LOMBOK TIMUR, JEJAKNTB | Di saat Bank Bukopin KP Lombok Timur Di Demo Laskar NTB, Ketua Peradi Selong Lombok Timur Pasang Badan Di Saat Orasi Dilaksanakan dan menyampaikan data – data nasabah kepada Korlab Laskar NTB Hairul Hazmi.

Hairul Hazmi, anak dari seorang nasabah bernama Ahmad, mengadakan demo di Kantor Bank Bukopin Selong yang terletak di Jalan TGH Zainuddin Abdul Madjid pada Senin, 22 Juli 2024.

Hazmi tidak sendirian dalam aksi tersebut, ia ditemani oleh puluhan anggota organisasi masyarakat (ormas) Laskar NTB. Mereka menuntut hak yang merasa telah diselewengkan oleh pihak bank.

Salah satu poin keberatan yang diungkapkan oleh nasabah adalah mengenai transparansi. Hazmi menyatakan bahwa pihak bank tidak transparan dalam penyaluran pinjaman melalui koperasi.

“Soal penyaluran melalui koperasi itu, tidak ada penjelasan dari pihak bank,” ujar Hazmi.

Menurut Hazmi, penyaluran pinjaman melalui koperasi simpan pinjam menghilangkan transparansi dan kejelasan perjanjian antara bank dan nasabah.

Nasabah juga mengaku keberatan terhadap dugaan perubahan masa kredit dari 15 tahun menjadi 18 tahun.

Sementara itu, pihak Bank Bukopin Selong menyatakan bahwa penyaluran kredit melalui koperasi tersebut telah disepakati oleh nasabah Ahmad pada tahun 2017.

“Kami memiliki bukti kesepakatan dengan Pak Ahmad. Semua perjanjian sudah dijelaskan sesuai SOP bank. Saat itu juga kondisi Pak Ahmad masih sehat wal afiat,” ujar Kuasa Hukum Bank Bukopin Selong, Gema Akhmad Muzakkir.

Gema juga menyebutkan bahwa penyaluran kredit melalui koperasi merupakan perintah legal dari Undang-Undang Perbankan Republik Indonesia melalui skema channeling.

“Tujuannya untuk memberdayakan koperasi. Agar tidak hanya bank yang banyak uang, tetapi koperasi juga berdaya,” jelas Gema.

Lebih lanjut, Gema memastikan tidak ada pemotongan jumlah uang meskipun kredit disalurkan melalui koperasi.

Jika pihak nasabah masih merasa keberatan dengan proses yang berlaku, Bank Bukopin menyarankan untuk menempuh jalur pengadilan untuk menyelesaikan masalah tersebut.

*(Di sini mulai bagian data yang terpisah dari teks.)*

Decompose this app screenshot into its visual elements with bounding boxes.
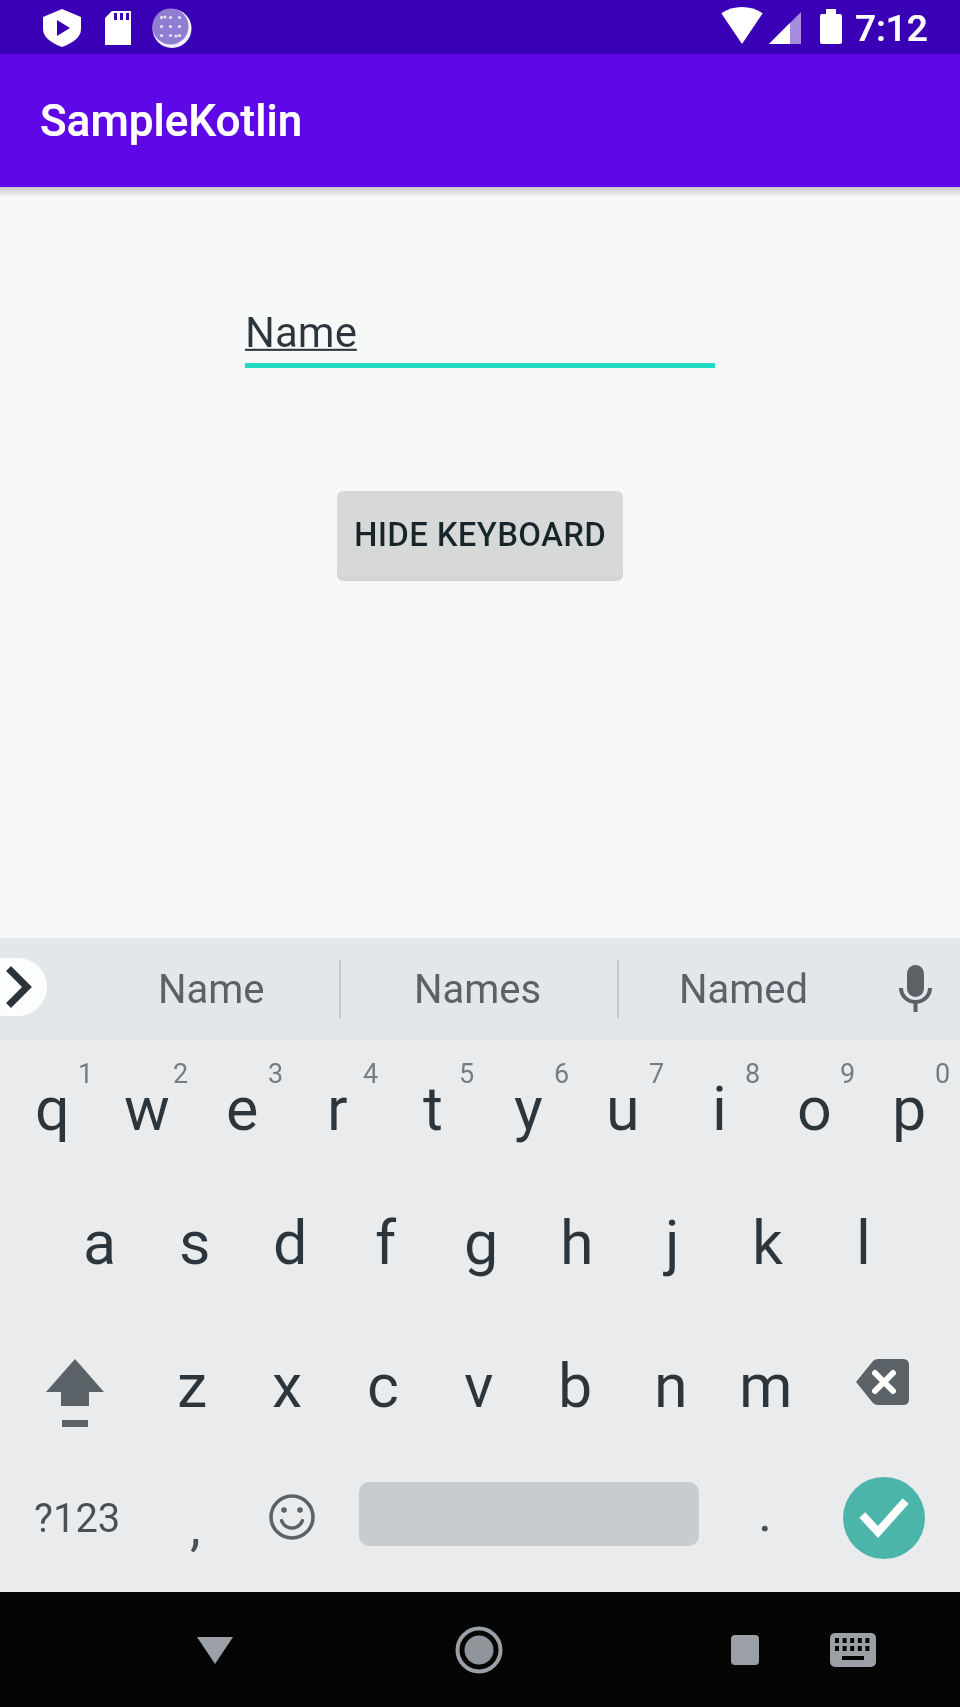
staticText: 8 <box>745 1058 761 1090</box>
staticText: Name <box>158 966 265 1013</box>
button[interactable] <box>843 1477 925 1559</box>
staticText: r <box>327 1073 348 1144</box>
staticText: s <box>179 1207 211 1278</box>
button[interactable]: u <box>589 1048 657 1168</box>
staticText: h <box>560 1207 594 1278</box>
button[interactable]: c <box>349 1325 417 1445</box>
staticText: b <box>558 1350 593 1421</box>
staticText: n <box>654 1350 688 1421</box>
staticText: a <box>83 1207 117 1278</box>
staticText: c <box>367 1350 399 1421</box>
button[interactable]: e <box>208 1048 276 1168</box>
button[interactable]: n <box>637 1325 705 1445</box>
button[interactable]: Name <box>100 938 322 1040</box>
staticText: 9 <box>840 1058 856 1090</box>
staticText: 0 <box>935 1058 951 1090</box>
button[interactable]: r <box>303 1048 371 1168</box>
staticText: w <box>124 1073 170 1144</box>
staticText: v <box>464 1350 494 1421</box>
button[interactable] <box>710 1615 780 1685</box>
staticText: k <box>752 1207 783 1278</box>
staticText: 2 <box>173 1058 189 1090</box>
button[interactable]: p <box>875 1048 943 1168</box>
staticText: m <box>739 1350 793 1421</box>
staticText: 1 <box>78 1058 94 1090</box>
button[interactable]: Named <box>618 938 870 1040</box>
staticText: 7 <box>649 1058 665 1090</box>
button[interactable]: m <box>732 1325 800 1445</box>
button[interactable] <box>444 1615 514 1685</box>
button[interactable]: h <box>543 1182 611 1302</box>
staticText: 6 <box>554 1058 570 1090</box>
button[interactable]: . <box>740 1448 790 1576</box>
staticText: HIDE KEYBOARD <box>354 515 607 554</box>
button[interactable]: s <box>161 1182 229 1302</box>
staticText: j <box>665 1207 680 1278</box>
staticText: o <box>797 1073 832 1144</box>
staticText: Name <box>245 308 357 357</box>
staticText: t <box>423 1073 443 1144</box>
staticText: 4 <box>363 1058 379 1090</box>
button[interactable]: i <box>685 1048 753 1168</box>
staticText: Named <box>679 966 809 1013</box>
button[interactable]: l <box>829 1182 897 1302</box>
staticText: i <box>712 1073 727 1144</box>
button[interactable]: v <box>445 1325 513 1445</box>
button[interactable]: y <box>494 1048 562 1168</box>
staticText: g <box>464 1207 499 1278</box>
staticText: q <box>35 1073 70 1144</box>
staticText: p <box>892 1073 927 1144</box>
button[interactable]: o <box>780 1048 848 1168</box>
staticText: e <box>226 1073 259 1144</box>
staticText: , <box>190 1495 201 1558</box>
staticText: u <box>606 1073 640 1144</box>
button[interactable]: g <box>447 1182 515 1302</box>
button[interactable]: Name <box>245 305 365 359</box>
staticText: 5 <box>459 1058 475 1090</box>
staticText: SampleKotlin <box>40 95 303 147</box>
staticText: Names <box>414 966 542 1013</box>
staticText: f <box>375 1207 397 1278</box>
button[interactable]: q <box>18 1048 86 1168</box>
button[interactable]: Names <box>340 938 616 1040</box>
staticText: ?123 <box>34 1495 121 1542</box>
staticText: y <box>514 1073 543 1144</box>
staticText: . <box>758 1481 773 1544</box>
button[interactable]: z <box>158 1325 226 1445</box>
staticText: l <box>856 1207 871 1278</box>
button[interactable]: b <box>541 1325 609 1445</box>
button[interactable]: f <box>352 1182 420 1302</box>
button[interactable]: ?123 <box>20 1454 135 1582</box>
button[interactable]: d <box>256 1182 324 1302</box>
button[interactable] <box>0 958 47 1016</box>
button[interactable]: j <box>638 1182 706 1302</box>
button[interactable]: x <box>253 1325 321 1445</box>
button[interactable]: a <box>66 1182 134 1302</box>
button[interactable]: , <box>170 1462 220 1590</box>
button[interactable]: HIDE KEYBOARD <box>337 491 623 577</box>
staticText: d <box>273 1207 308 1278</box>
staticText: 3 <box>268 1058 284 1090</box>
button[interactable]: t <box>399 1048 467 1168</box>
button[interactable]: k <box>733 1182 801 1302</box>
staticText: z <box>177 1350 208 1421</box>
button[interactable] <box>818 1615 888 1685</box>
staticText: 7:12 <box>855 7 928 50</box>
button[interactable] <box>180 1615 250 1685</box>
button[interactable]: w <box>113 1048 181 1168</box>
staticText: x <box>272 1350 303 1421</box>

“Jika memang tidak puas, putus saja kontraknya melalui pengadilan negeri. Di sana akan diuji apakah bank yang salah atau debitur yang bohong,” ungkap Gema.

Gema menjelaskan bahwa Ahmad mengajukan pinjaman sebesar Rp127 juta, namun Ahmad menerima bersih Rp115 juta setelah pemotongan biaya administrasi, asuransi jiwa, dan biaya lainnya.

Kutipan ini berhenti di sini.